I have two kinds of brine mixtures, the salt-based and the other, sugar-based. Of course, vinegar is a key ingredient too in your brine. My culinary friends will use high-end types of vinegar, but I always believe that not all kitchens are supplied with expensive ingredients in their pantries. So, I make with what’s available and make some necessary adjustments.

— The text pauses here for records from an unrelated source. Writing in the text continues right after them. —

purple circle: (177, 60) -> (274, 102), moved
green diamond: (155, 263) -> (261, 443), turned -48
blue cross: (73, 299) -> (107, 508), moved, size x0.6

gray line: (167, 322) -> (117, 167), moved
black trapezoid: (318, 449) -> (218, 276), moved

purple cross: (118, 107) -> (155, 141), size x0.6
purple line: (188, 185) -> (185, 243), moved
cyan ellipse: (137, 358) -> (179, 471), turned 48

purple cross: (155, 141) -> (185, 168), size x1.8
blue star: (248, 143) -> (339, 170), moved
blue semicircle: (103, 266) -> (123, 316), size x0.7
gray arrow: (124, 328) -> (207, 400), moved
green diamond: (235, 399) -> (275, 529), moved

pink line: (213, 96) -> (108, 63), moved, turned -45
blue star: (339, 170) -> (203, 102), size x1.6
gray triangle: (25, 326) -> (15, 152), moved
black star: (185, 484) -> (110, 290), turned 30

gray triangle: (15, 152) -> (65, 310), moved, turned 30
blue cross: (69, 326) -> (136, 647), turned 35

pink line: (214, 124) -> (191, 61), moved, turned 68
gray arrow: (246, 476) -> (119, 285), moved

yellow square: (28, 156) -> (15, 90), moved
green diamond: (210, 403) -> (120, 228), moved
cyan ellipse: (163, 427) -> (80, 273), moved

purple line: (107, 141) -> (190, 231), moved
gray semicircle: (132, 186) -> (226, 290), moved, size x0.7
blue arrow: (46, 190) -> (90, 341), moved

For the santol fruits, I did both salt and sugar brine mixtures, just in case one of my family members decides to munch on them. I’m really not good with measuring so I always go with equal parts of water and vinegar. But, you have to make sure that your vinegar is not too acidic. If that happens, then make it 2/3 water- 1/3 vinegar. My measurement for sugar and salt is also the same. I usually add in 10 tablespoons of sugar (and or salt) per 1 liter of liquid (vinegar and water combined). Of course, you have to taste it as you do the process.

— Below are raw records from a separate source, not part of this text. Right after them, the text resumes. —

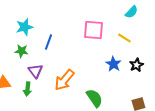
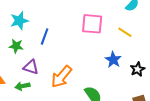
black star: (136, 65) -> (138, 69), moved
purple triangle: (35, 71) -> (31, 67), turned -35
green arrow: (27, 89) -> (22, 86), turned 72

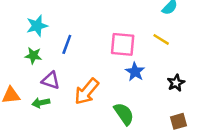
pink square: (92, 24) -> (123, 44), moved
blue star: (113, 60) -> (135, 72), moved

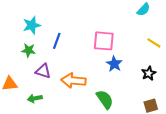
yellow line: (161, 39) -> (154, 43), moved
orange arrow: (87, 92) -> (73, 81), turned 55
green arrow: (41, 103) -> (35, 98), moved

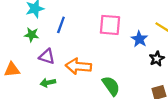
blue star: (114, 64) -> (139, 39), moved
green arrow: (35, 98) -> (48, 83), moved

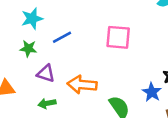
blue line: (61, 25) -> (62, 37), turned 42
blue star: (139, 39) -> (152, 92), moved

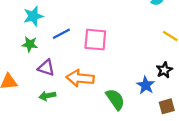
pink square: (118, 37) -> (95, 40), moved

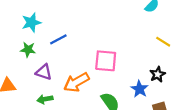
pink square: (95, 40) -> (106, 61), moved
orange arrow: (80, 78) -> (76, 82), turned -35

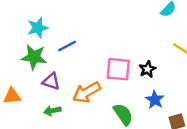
green star: (28, 50) -> (34, 57), size x1.5
black star: (158, 74) -> (148, 69), moved

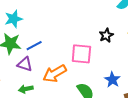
blue line: (67, 46) -> (34, 46), moved
black star: (148, 69) -> (106, 35), moved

With salt, I put it on top of a low-heat fire, just so the smell and acidity of the vinegar evaporates. I let it simmer, just like with the sugar, until all the particles get dissolved. Turn off the stove and by this time, you can add in whatever aromatics you want to add. Cloves and star anise are ok too. They’re good agents in pickling. But I like mine simple. Just salt (sugar), water and vinegar unless I’m doing achara.
One very important thing in pickling is that the jar you’re going to use is very clean. You don’t want any bacteria entering or seeping through your brine and fruit. I suggest you boil your jars first, them clean them dry with a cloth. Store your pickled stuff in a cool area. You don’t need to put them in the fridge, just an area in your house that’s always cool, but not damp.